Pour en connaître plus sur l'Intracoastal
Au début, nous devions les accompagner à partir de la Caroline du Sud, notre objectif, aller croquer les images pour un documentaire. Ensuite, il m’avait convaincu de faire le canal direction New York … Et puis, pourquoi pas tout le trajet, il acceptait de me fournir un ordinateur portable. J’aurais le temps de travailler à mon aventure sur la voie navigable, direction Sud. Aveuglé par l’enthousiasme de tous et mes désirs personnels, j’avais oublié/mis de côté qu’il n’avait pas l’expérience requise : il avait fait un peu de voile, pas de navigation, n’avait pas vécu sur son bateau, ne connaissait aucun de ses caprices de navigation, n’avait monté ses voiles qu’une fois et par temps doux et avant même de l’avoir acheté. Moi, l’expert (sic !), je montre aux gens à maîtriser leur bateau, à vivre dedans, à le voir se comporter par petit et gros temps, à écouter leurs moindres caprices, à apprécier leurs qualités, à déjouer leurs défauts, à apprendre à ne pas sauter des étapes, à leur montrer à prendre des bouchées qu’ils peuvent digérer. Moi l’expert, je me suis laissé avoir, l’élan était trop rapide, l’énergie déployée, la condition de santé et la supposée dernière chance de réaliser son rêve. La réalité, cette odyssée vers les mers du sud serait un échec et il fallait trouver un moyen qu’elle n’ait pas lieu. Comment s’y prendre ? Parcourir toutes les avenues, en éliminer, les revoir. Il y avait bien cette rumeur du lac dont m’avait parlé Guy en m’annonçant son échouement, à savoir qu’une des écluses du canal Champlain ne pouvait plus accepter des bateaux à six pieds de tirant d’eau, mais il fallait la vérifier, j’y avais vu, elle n’avait aucun fondement, ça aurait été trop facile. Donc, il n’en avait que deux, la vraie avenue ou l’autre, un mensonge pieux quelconque. Il fallait surtout que ce soit envisagé comme un voyage reporté à plus tard. Il ne devait pas abandonner son projet, mais bien se préparer à le rendre réalisable à un autre moment… Réparer sa santé, améliorer ses capacités de navigateur…

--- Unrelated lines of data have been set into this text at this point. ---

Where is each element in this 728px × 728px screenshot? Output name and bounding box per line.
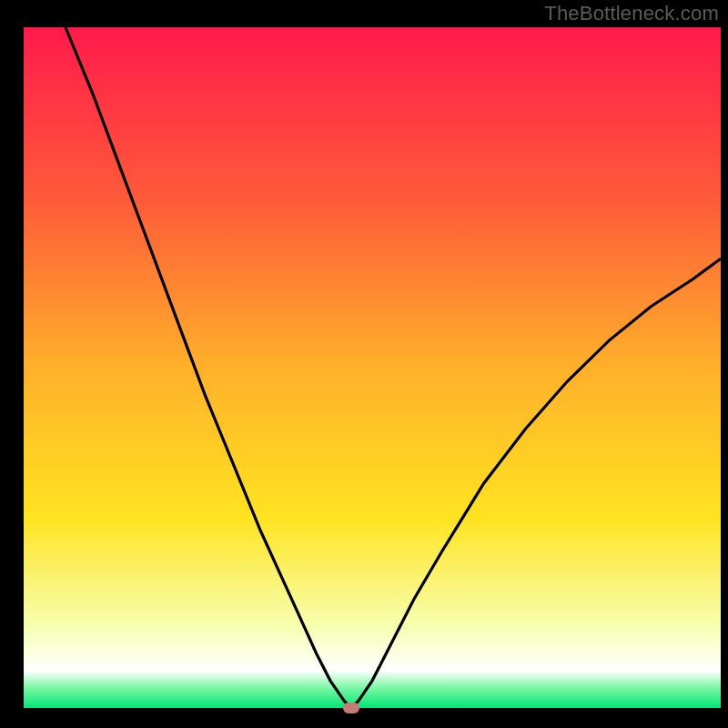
bottleneck-chart <box>0 0 728 728</box>
watermark-text: TheBottleneck.com <box>544 2 719 25</box>
minimum-marker <box>343 703 359 713</box>
svg-rect-0 <box>24 27 721 708</box>
chart-frame: TheBottleneck.com <box>0 0 728 728</box>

Bon ! Le voilier était toujours échoué : aller au bout du quai, leur faire signe, attendre. Il pleuvait encore, ils attendaient un bateau dépanneur. Il est venu, quelques coups de moteur, il fut délogé. Ils arrivèrent au quai, 350$ en moins. Un capitaine qui reprenait espoir… et moi qui ne savais toujours pas comment lui annoncer qu’il ne devait pas partir. Le bateau amarré, le plein de diesel, de toutes manières il fallait emplir les réservoirs pour hiverner le bateau. Il me fallait agir … Qu’est-ce qui me bloquait ? Où était la voie de la raison ? … Nicole me faisait signe qu’on devait continuer, partir avec eux ; elle qui d’abord avait eu des hésitations face au projet. Me voilà dépassé, mais je savais que je ne voulais plus partir, je ne pourrais jamais mettre un terme en cas de problèmes sérieux. Je n’aurais jamais dû les rencontrer, me laisser embarquer dans leur rêve… des idées morbides me passaient par la tête. Moi et ma parole donnée … Il fallait que je bouge …
Martine attacha l’amarre, je la regardais ...
- Ça serait bien qu’on soit en début de septembre, il aurait fait chaud… on aurait eu le temps de … Je ne savais plus quoi dire, les mots me manquaient.
- Si ce n’était que de moi, reprit-elle…
Et elle commença à nous dire qu’elle se sentait mal à l’aise de partir, qu’ils n’avaient pas la préparation requise … Je l’écoutais … la porte était ouverte, je lui fis part de mon état d’âme et aussi de mon expertise face à la situation … J’avais une alliée, mais je me rendis compte rapidement qu’elle n’avait aucunement fait part de ses craintes à Guy.
Les difficultés s’étaient multipliées et toujours il y avait fait face : il avait passé le pont de Lacolle à temps, il avait mouillé face au quai des douanes, la marina des Alizés ne pouvant les accommoder. Une nuit de gros temps, un appel à la maison, retourner au bateau et l’accompagner dans sa fuite à la marina de Lighthouse, même si ça voulait dire que l’ami de service dans toutes les réparations, persona non grata aux USA, ne pouvait plus être à poste… Leur retour au Canada, un espace s’étant libéré au quai des Alizés… encore déplacer les autos, d’autres réparations, le chauffage à l’huile, récemment posé, risquait de nous asphyxier. Même le chien de compagnie, Noirôt, ce beau gros chien noir, sympathique comme son maître, ne savait plus où donner de la queue, il en avait perdu l’appétit … un second départ pour les USA, … ils avaient enlevé les dernières amarres au même moment que les derniers quais avaient été retirés … La pluie, la brume, les bouées de Lighthouse enlevées, Eurêka échoué, … Et toujours l’ami Guy gardant le moral …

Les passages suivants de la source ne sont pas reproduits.